A red pathway led to a central ringed platform, around which flowed a sea of the same flammable fluid that filled the canals in the outer chamber. I couldn’t make out much of the detail of the chamber as it was in darkness, although I could see the light from the vials in Arcturus’s hands reflected at an odd angle in the ceiling.

‘Wait here,’ Arcturus said as he retrieved the keys. ‘I’ll turn the lights on.’

He walked onto the central platform and placed the Star vial and the Fire vial in their separate conductors atop a large object. As soon as the vials were housed correctly, a current of electricity formed an arc of light between them.
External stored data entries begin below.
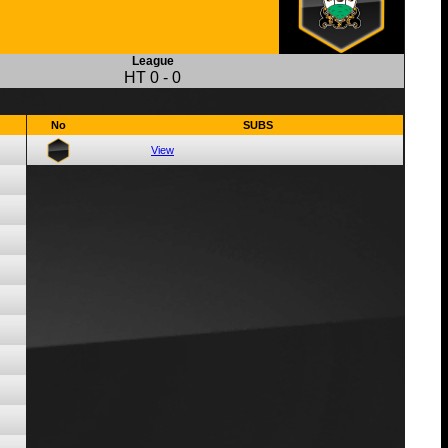
League
HT
0
-
0
No
SUBS
View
Their glowing contents were vacuumed into the belly of the object, which flared with golden light to reveal itself as one of the ancient arks of myth.

It was about one hundred and fifteen centimetres in length by seventy centimetres in height and appeared as thick as it was tall. Hieroglyphs featured along its sides and at each corner stood a leg support of rich polished timber. On the golden lid, known as ‘the mercy seat’, two metal points rose up and curved inward towards each other. These held the Star and Fire vials, the electric current running between them illuminating the entire chamber.

The place exceeded all my expectations with its grandeur and I gasped in amazement. Its walls were of highly polished gold, as were the several large pillars that upheld its roof and the inverted golden dome in its centre. The unusual dome hung directly above the central platform and mirrored the entire chamber, the golden ark at its centre.

Arcturus held his hands out over the ark, as if warming himself on its glow. Orange light beamed from his palms into the ark’s lid and the golden mercy seat rose slowly into the air to expose a coiled red crystal ring. The ring levitated out of the ark and Arcturus reached forth and claimed it. As he did, the ark’s lid slammed down and the chamber lights went out.

After a moment, the two vials atop the mercy seat began to refill, their glowing contents providing some light in the darkness. As soon as they were full, Arcturus retrieved and pocketed them. ‘Best get them out of harm’s way while we’re at it,’ he said.

With no more light by which to admire the beautiful chamber, I turned and followed him out.

Arcturus placed the vials in the keyholes either side of the door leading back into the central chamber of the Star-Fire complex. The doors to the Ark Chamber closed behind us then the exit door vanished to expose us to the comparatively light-filled main chamber. To our great horror, we were met by the sight of Molier and three companions, two male and one female, standing upon the central platform beneath the golden dome.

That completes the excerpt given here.